Hezbollah parliamentary leader Mohammad Raad met British ambassador Frances Guy on Thursday in the first such contact in Lebanon between the Shiite group's political wing and a senior British official.
"The talks covered the recent election and the situation in the region," Hezbollah said in a statement.
"I believe the doors are open to further meetings," Raad told AFP.
In March, Britain authorized low-level contact with the political wing of Hezbollah to stress the urgency of disbanding militias.
London has had no official talks with Hezbollah since 2005, and last July added its military wing to a blacklist of designated terror groups.
The British embassy confirmed that the talks had covered local politics. "Basically the meeting covered the elections and the formation of a new government," an embassy press officer told AFP.

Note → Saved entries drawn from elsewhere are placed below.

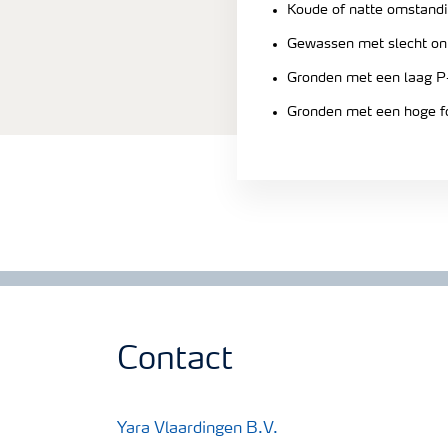
Koude of natte omstand
Gewassen met slecht on
Gronden met een laag P
Gronden met een hoge fo
Contact
Yara Vlaardingen B.V.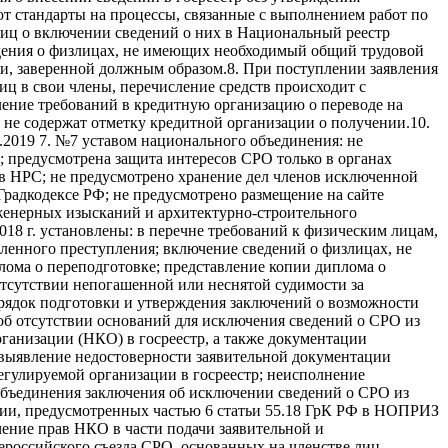
ют стандарты на процессы, связанные с выполнением работ по
иц о включении сведений о них в Национальный реестр
дения о физлицах, не имеющих необходимый общий трудовой
ии, заверенной должным образом.8. При поступлении заявления
ц в свои члены, перечисление средств происходит с
ление требований в кредитную организацию о переводе на
не содержат отметку кредитной организации о получении.10.
.2019 7. №7 уставом национального объединения: не
 предусмотрена защита интересов СРО только в органах
 в НРС; не предусмотрено хранение дел членов исключенной
Градкодексе РФ; не предусмотрено размещение на сайте
женерных изысканий и архитектурно-строительного
018 г. установлены: в перечне требований к физическим лицам,
енного преступления; включение сведений о физлицах, не
ома о переподготовке; представление копии диплома о
тсутствии непогашенной или неснятой судимости за
рядок подготовки и утверждения заключений о возможности
об отсутствии оснований для исключения сведений о СРО из
рганизации (НКО) в госреестр, а также документации
; выявление недостоверности заявительной документации
егулируемой организации в госреестр; неисполнение
 объединения заключения об исключении сведений о СРО из
ции, предусмотренных частью 6 статьи 55.18 ГрК РФ в НОПРИЗ
чение прав НКО в части подачи заявительной и
российского съезда СРО, основанных на членстве лиц,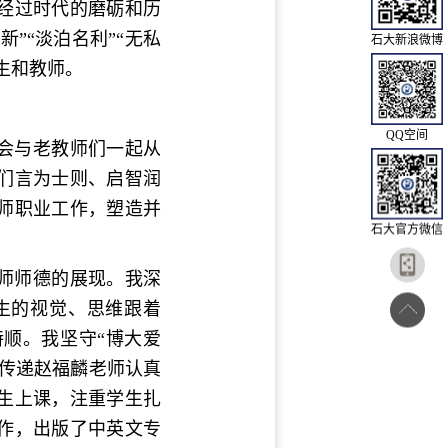
经过时代的磨砺和历
新”“淡泊名利”“无私
石大新浪微博
生和教师。
QQ空间
机会与老教师们一起从
们言为士则、启智润
师职业工作，塑造并
石大官方微信
师师德的展现。我深
生的视觉、思维跟着
顺。我坚守“博大爱
传递赵福麟老师认真
生上课，注重学生扎
作，出版了中英文专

Lebanon's outgoing government of national unity was to hold its last meeting on Thursday before parliament is dissolved later this month to make way for the new legislature elected in a June 7 poll, in which a Hezbollah-led alliance, backed by Iran and Syria, lost the election to a Lebanese coalition.
The meeting also covered United Nations Security Council Resolution 1701, the press officer said.
Resolution 1701, passed unanimously in 2006, ended a devastating 34-day war between Israel and Hezbollah. The resolution demanded the disarmament of all armed groups in Lebanon but Hezbollah has retained its arsenal insisting it is needed for resistance against Israel.
A Foreign Office spokeswoman in London said her country would hold talks with Hezbollah members "who are legitimately involved in Lebanese politics and those who are involved in violence and supporting terrorism."
"Our objective with Hezbollah remains unchanged: that they reject violence and play a constructive, democratic and peaceful role in Lebanese politics, in line with the U.N. Security Council resolutions," she told AFP.
"We believe that occasional and carefully considered contact with Hezbollah's politicians, including its MPs, will best advance this objective," she added.
"We will be taking a pragmatic approach to speaking to known moderates, political figures who to the best of our knowledge have no links with acts of violence."